Bill wrote in preface to his "Narrow Roads of Gene Land": "What title could I give to a mixture of anecdotes, opinions, and serious science such as are included here? 'Rambling' seemed indeed a key word and at length there crossed my mind a book describing a tour that was made on foot in northern Japan in the seventeenth century. The tourist and writer Matsuo Basho was a poet and he interspersed lively descriptive and anecdotal prose concerning his journey with brief poems - haiku - that were also inspired by the people, events, and scenery he encountered. ...... It was therefore with obeisance to Basho and his 'Narrow Road of Oku' that I chose my title 'Narrow Roads of Gene Land'.
Bill has always been concerned about world peace and preservation of nature. He has worked on preservation of Amazonian ecosystems and encouraged me to avoid destruction of nature of Okinawa, the southernmost part of Japan. As a men grew in a country which experienced atomic bombs, I like to quart a part of his personal letter, sent to me on February 26, 1986: " I am writing to say that I give my support to anything you can do towards making the world safer from nuclear weapons. This is a very serious issue affecting the safety of all of mankind. Please use this letter and my name in any way you think useful"(Bill's underline).

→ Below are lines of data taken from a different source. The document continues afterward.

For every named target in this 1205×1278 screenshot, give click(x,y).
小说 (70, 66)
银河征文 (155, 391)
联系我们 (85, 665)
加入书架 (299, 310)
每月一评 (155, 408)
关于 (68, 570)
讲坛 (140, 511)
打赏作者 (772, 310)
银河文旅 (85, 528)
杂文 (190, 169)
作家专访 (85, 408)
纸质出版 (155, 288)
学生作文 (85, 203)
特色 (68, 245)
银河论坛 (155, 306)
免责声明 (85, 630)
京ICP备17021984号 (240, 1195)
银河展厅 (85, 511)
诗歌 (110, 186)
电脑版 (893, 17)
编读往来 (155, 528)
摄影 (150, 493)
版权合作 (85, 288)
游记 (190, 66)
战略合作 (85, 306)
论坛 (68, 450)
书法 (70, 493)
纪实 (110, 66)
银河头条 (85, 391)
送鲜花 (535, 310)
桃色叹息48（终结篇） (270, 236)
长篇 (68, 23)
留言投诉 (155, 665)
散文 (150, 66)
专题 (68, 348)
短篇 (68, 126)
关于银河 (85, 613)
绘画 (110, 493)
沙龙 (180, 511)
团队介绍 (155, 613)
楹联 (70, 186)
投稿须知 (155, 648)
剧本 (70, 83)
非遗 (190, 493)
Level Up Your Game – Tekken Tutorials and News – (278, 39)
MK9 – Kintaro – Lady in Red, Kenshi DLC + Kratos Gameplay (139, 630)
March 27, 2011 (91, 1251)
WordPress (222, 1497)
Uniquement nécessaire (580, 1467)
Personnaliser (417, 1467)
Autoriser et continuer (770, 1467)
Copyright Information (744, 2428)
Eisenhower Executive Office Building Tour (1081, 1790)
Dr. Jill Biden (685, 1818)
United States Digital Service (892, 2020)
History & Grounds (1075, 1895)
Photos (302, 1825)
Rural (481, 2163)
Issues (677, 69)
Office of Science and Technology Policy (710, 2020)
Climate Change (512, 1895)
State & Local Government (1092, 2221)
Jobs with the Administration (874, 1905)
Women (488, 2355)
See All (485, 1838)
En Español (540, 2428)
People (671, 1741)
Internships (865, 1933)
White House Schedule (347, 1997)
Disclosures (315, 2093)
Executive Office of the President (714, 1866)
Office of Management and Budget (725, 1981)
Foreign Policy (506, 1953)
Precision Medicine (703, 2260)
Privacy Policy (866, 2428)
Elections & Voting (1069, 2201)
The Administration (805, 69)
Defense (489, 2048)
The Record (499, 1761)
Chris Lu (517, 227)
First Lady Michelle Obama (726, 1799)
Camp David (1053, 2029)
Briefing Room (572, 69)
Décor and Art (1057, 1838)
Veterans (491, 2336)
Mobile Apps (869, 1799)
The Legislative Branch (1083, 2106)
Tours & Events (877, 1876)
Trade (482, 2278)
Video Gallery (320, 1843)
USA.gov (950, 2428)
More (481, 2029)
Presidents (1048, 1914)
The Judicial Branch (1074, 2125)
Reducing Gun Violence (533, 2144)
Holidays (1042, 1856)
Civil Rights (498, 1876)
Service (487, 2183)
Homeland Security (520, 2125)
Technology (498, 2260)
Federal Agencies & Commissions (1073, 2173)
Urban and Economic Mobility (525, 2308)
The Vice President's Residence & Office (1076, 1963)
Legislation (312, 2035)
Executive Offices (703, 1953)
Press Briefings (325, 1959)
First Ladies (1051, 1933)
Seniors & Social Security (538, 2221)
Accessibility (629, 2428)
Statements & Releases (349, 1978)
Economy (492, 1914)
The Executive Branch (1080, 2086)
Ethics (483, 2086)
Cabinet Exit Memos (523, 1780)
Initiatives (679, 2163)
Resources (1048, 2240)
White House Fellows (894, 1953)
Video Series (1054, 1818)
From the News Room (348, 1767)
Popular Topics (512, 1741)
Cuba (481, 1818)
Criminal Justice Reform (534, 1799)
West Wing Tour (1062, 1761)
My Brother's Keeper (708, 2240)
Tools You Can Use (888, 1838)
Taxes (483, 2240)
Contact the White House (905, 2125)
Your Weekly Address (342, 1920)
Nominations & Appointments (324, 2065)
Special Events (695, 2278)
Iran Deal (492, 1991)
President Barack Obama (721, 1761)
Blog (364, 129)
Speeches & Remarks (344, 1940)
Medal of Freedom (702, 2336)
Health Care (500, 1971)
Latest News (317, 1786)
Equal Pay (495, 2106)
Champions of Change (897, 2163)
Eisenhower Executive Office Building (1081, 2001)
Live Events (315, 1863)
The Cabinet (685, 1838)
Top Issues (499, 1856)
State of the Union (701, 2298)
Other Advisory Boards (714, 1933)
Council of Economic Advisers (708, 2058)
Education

Nobel Prizes do not include ecology and evolution, but K. von Frisch, K. Lorenz and N. Tinbergen received it. I hoped Bill's survival until reception of this prize. However, I heartily regret failure of his hope described in the last part of his autobiography (due to recent difficulty to continue field works in Brazil). He wrote "I will leave a sum in my last will for my body to be carried to Brazil and to these forests. It will be laid out in a manner secure against the possums and the vultures just as we make our chickens secure; and this great Coprophanaeus beetle will bury me. They will enter, will bury, will live on my flesh; and in the shape their children and mine, I will escape. ... I will be many, buzz even as motorbikes, be born, body by flying body out into the great Brazilian wilderness beneath the stars, lofted under those beautiful and un-fused elytra which we will all hold over our backs. So finally, I too will shine like a violet ground beetle under a stone".